EXTRACTED INFORMATION section start

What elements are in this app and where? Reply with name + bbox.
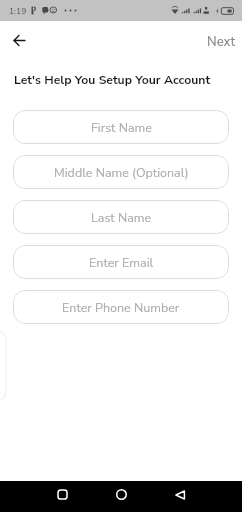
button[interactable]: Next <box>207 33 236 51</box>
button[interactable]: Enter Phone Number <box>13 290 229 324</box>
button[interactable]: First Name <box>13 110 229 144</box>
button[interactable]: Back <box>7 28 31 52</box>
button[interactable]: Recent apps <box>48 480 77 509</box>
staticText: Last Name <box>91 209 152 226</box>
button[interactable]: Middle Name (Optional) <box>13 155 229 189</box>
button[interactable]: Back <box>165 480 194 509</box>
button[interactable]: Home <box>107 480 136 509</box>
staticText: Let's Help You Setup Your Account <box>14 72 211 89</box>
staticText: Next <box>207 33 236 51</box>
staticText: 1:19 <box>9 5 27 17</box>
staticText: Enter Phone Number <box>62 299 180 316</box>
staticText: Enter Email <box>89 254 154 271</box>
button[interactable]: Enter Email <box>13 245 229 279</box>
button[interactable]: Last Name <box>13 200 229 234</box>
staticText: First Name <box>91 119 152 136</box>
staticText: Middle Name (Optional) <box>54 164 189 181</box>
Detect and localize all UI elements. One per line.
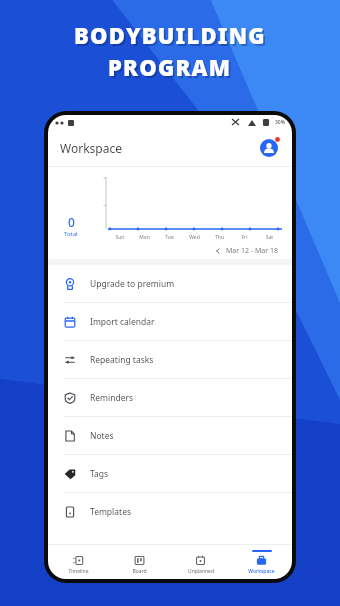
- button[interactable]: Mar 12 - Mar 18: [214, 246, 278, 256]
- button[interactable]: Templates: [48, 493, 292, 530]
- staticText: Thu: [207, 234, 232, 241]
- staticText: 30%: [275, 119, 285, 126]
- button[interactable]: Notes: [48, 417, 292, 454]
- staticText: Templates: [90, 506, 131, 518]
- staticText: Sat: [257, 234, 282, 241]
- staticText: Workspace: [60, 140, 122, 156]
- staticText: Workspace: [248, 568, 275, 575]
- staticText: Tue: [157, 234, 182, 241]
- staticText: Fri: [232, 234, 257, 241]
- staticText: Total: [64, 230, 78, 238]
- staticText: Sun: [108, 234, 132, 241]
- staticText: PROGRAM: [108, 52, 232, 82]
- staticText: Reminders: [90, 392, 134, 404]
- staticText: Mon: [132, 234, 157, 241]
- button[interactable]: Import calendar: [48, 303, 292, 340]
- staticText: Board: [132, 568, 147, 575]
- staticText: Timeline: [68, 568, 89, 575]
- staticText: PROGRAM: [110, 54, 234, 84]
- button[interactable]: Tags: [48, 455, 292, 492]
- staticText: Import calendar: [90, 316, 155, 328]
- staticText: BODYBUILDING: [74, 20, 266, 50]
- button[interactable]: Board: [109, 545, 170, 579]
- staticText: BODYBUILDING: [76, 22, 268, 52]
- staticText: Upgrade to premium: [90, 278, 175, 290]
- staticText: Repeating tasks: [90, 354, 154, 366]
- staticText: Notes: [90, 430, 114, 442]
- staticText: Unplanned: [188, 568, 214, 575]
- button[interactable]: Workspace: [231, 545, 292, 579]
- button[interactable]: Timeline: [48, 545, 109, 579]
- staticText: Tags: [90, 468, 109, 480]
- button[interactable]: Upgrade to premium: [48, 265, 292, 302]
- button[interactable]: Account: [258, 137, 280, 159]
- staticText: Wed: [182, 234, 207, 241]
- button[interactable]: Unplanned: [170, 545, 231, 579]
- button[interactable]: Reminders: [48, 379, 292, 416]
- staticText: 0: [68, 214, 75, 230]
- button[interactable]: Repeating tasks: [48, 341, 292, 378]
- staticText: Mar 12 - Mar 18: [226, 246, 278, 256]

EXTRACTED INFORMATION section end
EXTRACTED INFORMATION section start

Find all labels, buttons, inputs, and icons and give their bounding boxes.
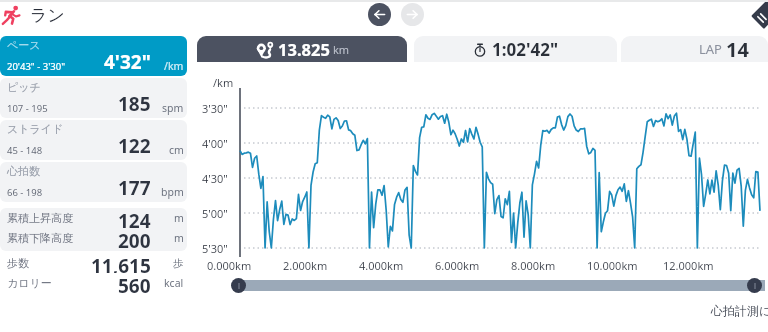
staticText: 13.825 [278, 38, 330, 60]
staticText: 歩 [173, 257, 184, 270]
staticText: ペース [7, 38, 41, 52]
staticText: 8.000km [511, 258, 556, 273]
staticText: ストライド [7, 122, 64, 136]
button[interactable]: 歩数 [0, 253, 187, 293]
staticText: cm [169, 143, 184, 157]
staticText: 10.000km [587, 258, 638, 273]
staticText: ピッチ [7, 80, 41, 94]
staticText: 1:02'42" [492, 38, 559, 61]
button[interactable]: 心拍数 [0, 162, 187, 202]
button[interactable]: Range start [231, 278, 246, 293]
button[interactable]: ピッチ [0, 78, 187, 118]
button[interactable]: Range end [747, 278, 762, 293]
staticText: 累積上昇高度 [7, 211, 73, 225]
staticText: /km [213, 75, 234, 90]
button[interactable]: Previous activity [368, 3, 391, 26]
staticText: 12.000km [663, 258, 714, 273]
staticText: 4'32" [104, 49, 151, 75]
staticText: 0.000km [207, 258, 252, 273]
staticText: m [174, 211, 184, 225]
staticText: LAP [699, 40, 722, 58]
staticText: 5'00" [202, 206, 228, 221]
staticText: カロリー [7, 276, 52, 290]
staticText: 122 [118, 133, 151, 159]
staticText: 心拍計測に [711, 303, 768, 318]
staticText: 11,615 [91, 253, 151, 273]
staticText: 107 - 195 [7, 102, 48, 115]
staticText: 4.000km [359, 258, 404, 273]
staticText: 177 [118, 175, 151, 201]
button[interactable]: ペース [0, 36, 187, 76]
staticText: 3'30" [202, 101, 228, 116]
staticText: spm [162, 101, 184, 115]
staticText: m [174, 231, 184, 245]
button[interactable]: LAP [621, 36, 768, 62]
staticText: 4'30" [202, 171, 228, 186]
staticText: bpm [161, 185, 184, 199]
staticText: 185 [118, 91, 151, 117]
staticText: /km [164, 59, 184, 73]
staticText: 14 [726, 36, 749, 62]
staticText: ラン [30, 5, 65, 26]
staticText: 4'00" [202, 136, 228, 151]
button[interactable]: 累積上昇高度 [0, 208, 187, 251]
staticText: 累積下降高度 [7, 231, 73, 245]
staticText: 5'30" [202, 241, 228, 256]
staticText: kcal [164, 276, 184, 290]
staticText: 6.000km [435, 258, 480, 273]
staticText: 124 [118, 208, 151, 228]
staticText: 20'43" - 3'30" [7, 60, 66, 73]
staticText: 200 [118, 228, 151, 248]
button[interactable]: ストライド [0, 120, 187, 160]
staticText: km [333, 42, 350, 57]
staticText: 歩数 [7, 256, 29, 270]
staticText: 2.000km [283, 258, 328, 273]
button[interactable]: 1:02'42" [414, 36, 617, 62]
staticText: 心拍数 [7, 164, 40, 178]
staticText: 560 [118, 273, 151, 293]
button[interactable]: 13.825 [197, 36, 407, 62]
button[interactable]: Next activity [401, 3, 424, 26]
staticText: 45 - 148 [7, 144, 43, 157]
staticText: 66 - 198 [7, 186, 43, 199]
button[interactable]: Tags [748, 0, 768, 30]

EXTRACTED INFORMATION section end
EXTRACTED INFORMATION section start

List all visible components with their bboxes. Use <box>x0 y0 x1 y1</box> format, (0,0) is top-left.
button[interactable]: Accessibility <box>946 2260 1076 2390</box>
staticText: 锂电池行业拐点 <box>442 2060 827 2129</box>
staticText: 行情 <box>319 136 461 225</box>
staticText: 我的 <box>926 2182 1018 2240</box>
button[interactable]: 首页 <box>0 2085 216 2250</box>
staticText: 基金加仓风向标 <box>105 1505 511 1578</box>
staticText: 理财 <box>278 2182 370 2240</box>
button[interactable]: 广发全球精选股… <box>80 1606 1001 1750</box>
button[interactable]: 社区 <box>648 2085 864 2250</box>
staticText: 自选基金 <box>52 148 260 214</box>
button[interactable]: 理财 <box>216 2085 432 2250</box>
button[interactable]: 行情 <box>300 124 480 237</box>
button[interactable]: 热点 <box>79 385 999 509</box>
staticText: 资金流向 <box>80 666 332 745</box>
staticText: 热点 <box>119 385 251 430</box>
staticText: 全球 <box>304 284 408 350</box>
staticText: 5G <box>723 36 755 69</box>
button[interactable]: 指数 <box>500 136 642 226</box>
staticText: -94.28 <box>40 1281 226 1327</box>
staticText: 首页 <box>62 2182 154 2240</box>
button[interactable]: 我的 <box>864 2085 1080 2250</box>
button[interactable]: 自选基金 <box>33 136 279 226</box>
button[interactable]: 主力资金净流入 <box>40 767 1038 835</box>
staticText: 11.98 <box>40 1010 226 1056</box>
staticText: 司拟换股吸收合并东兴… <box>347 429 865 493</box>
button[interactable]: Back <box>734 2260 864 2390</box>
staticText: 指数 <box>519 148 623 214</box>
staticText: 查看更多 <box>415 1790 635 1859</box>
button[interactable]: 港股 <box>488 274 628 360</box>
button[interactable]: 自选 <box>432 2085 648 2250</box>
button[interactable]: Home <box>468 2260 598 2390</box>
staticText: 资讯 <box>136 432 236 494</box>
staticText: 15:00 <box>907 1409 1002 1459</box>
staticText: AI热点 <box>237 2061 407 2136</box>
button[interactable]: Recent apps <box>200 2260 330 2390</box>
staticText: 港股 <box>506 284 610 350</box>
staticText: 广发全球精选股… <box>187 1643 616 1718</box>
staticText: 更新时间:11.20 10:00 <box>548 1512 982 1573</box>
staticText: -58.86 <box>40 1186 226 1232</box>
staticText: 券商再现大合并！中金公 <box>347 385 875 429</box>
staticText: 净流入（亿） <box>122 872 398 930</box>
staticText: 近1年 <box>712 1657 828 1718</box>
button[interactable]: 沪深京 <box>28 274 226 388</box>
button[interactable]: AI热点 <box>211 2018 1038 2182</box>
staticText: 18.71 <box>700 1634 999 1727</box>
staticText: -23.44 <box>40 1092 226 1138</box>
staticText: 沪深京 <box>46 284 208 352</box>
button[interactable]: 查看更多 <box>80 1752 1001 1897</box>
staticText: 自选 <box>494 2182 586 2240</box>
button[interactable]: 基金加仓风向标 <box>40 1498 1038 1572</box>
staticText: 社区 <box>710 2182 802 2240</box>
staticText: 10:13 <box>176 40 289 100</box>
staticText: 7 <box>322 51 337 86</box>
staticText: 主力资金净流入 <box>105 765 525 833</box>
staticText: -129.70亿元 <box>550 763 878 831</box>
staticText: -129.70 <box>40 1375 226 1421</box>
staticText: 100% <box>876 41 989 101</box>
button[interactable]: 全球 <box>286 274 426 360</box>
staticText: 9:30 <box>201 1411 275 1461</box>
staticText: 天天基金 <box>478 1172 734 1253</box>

EXTRACTED INFORMATION section end

**EXERCISE DESCRIPTION**
Copy each line above holding "Next".

**RESPONSE TO THE EXERCISE**
button[interactable]: Next <box>207 33 236 51</box>
staticText: Next <box>207 33 236 51</box>
button[interactable]: Next activity [401, 3, 424, 26]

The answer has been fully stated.